Source data:

((

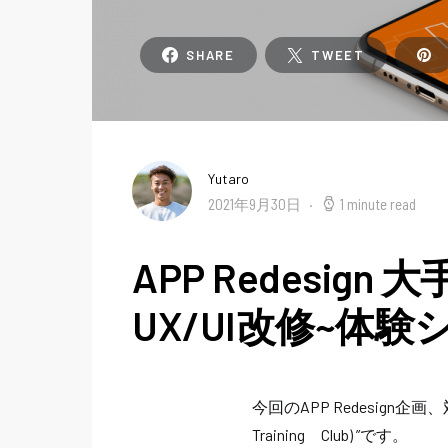
SHARE
TWEET
Yutaro
2021年9月30日
1 minute read
APP Redesi
UX/UI改修~体
今回のAPP Redesign企画、対
Training Club) ”です。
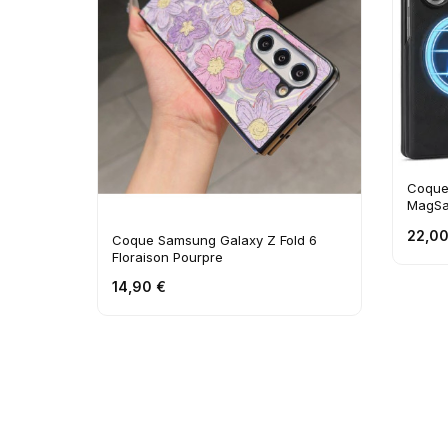
Coque
MagSaf
22,00
Coque Samsung Galaxy Z Fold 6
Floraison Pourpre
14,90 €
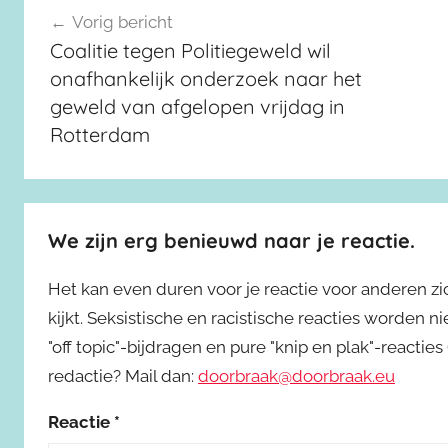
Berichtnavigatie
Vorig bericht
Coalitie tegen Politiegeweld wil
onafhankelijk onderzoek naar het
geweld van afgelopen vrijdag in
Rotterdam
We zijn erg benieuwd naar je reactie.
Het kan even duren voor je reactie voor anderen z
kijkt. Seksistische en racistische reacties worden 
"off topic"-bijdragen en pure "knip en plak"-reactie
redactie? Mail dan:
doorbraak@doorbraak.eu
Reactie
*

))

**Task description:** Which lines in the records above contain the word "naar"? Return each of them.

**Solution for this task:**
onafhankelijk onderzoek naar het
We zijn erg benieuwd naar je reactie.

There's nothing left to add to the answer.